I'd be curious to know the percentage of new repeating customers that
businesses attract after a Groupon deal. Attracting deal seekers is very
different from attracting someone who will repeat long term.

------
Aaronontheweb
I agree with this - the two corporate "cultures" (not sure if that's the right
word) don't seem like a good fit and Google is going to absorb a lot of
headcount at a much lower revenue / employee ratio than what they're used to.
It's a great deal for Groupon though!

------
mr_november
While I don't think Groupon is sustainable as the darling of both consumers
and the businesses who use it to sell, one aspect of the deal that makes sense
to me is that it makes Google a viable first destination when someone is
wanting to purchase a product (when they integrate Groupon in searches). When
purchasing intent is there, Google makes significant revenue on searches.

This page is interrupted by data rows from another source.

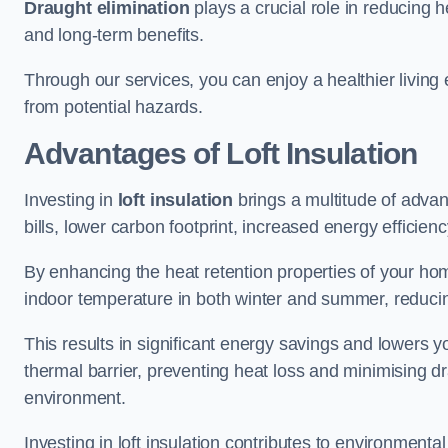
Draught elimination
plays a crucial role in reducing 
and long-term benefits.
Through our services, you can enjoy a healthier living
from potential hazards.
Advantages of Loft Insulation
Investing in
loft insulation
brings a multitude of advan
bills, lower carbon footprint, increased energy efficienc
By enhancing the heat retention properties of your hom
indoor temperature in both winter and summer, reducin
This results in significant energy savings and lowers you
thermal barrier, preventing heat loss and minimising dr
environment.
Investing in loft insulation contributes to environment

As Eric Ries has broken down, as long as the e-commerce world is sufficiently
fragmented, users will prefer an intermediary like Google to help them find
the right product or merchant. This deal, if it went through, is a step by
Google in keeping e-commerce fragmented.

------
martythemaniak
That's a conventional way of looking at it, but what if that big people-
network is exactly why Google wants Groupon? Google has been critisized for
not having good support or any kind of retail presence and this _could_ be a
way to shore up their weakness in this area.

------
noelchurchill
I feel like this is Google's version of Yahoo buying Skype. Overpaying by
billions of dollars, marking one of the large failures during Yahoo's decline.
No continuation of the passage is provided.